I write a lot of software that tries to match bibliographic records from one system to another, to try and identify availability of a desired item in various systems.
For instance, if I’m in Google Scholar, I might click on an OpenURL link to our university. And then my software wants to figure out if the item you clicked on is available from any of our various systems — primarily the catalog, or the BorrowDirect consortium, or maybe a free digital version from HathiTrust, a few other places.
You could instead be coming from EBSCOHost, or even WorldCat, or any other third party platform that uses OpenURL to hand-off a citation to a particular institution.
The best way to find these matches is with an identifier, like ISBN, OCLCnum, or LCCN. Trying to search by just author/title, it’s a lot harder for software to be sure it’s found the right thing, and only the right thing. This is why we use identifiers, right? And ISBN is by far the most popular one, the one most likely to be given to my system by a third-party system like Google Scholar — even though there are many titles that don’t have ISBN’s, Google Scholar wont’ send me an OCLCnum or LCCN. We have to work with what we’ve got.
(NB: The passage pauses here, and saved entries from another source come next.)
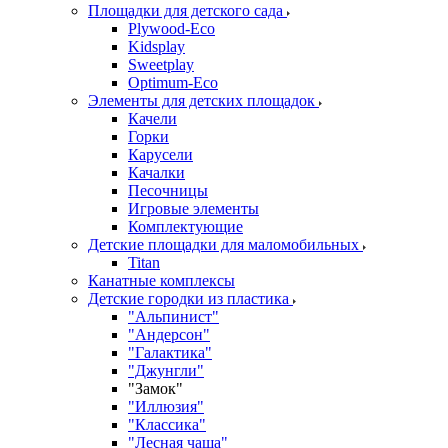
Площадки для детского сада
Plywood-Eco
Kidsplay
Sweetplay
Оptimum-Еco
Элементы для детских площадок
Качели
Горки
Карусели
Качалки
Песочницы
Игровые элементы
Комплектующие
Детские площадки для маломобильных
Titan
Канатные комплексы
Детские городки из пластика
"Альпинист"
"Андерсон"
"Галактика"
"Джунгли"
"Замок"
"Иллюзия"
"Классика"
"Лесная чаща"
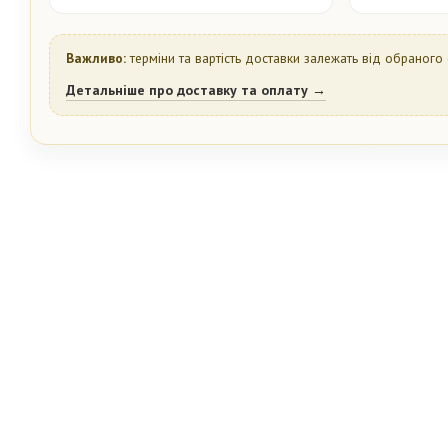
Важливо:
терміни та вартість доставки залежать від обраного 
Детальніше про доставку та оплату →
One problem that can arise is when an ISBN seems “wrong” somewhere.
Recently, I was looking for a copy of W.E.B. DuBois’ Darkwater, after I learned that DuBois had written a speculative fiction short story that appears in that collection! (You can actually read it for free on Project Gutenberg online, but I wanted the print version).
Coming from an OpenURL link from WorldCat, WorldCat gave my system this ISBN for that title: 9780743460606. That 13-digit ISBN translates into a 10-digit ISBN 074346060X. (Every 10-digit ISBN has an equivalent 13-digit ISBN which represents the same assigned ISBN, just in 13-digit form).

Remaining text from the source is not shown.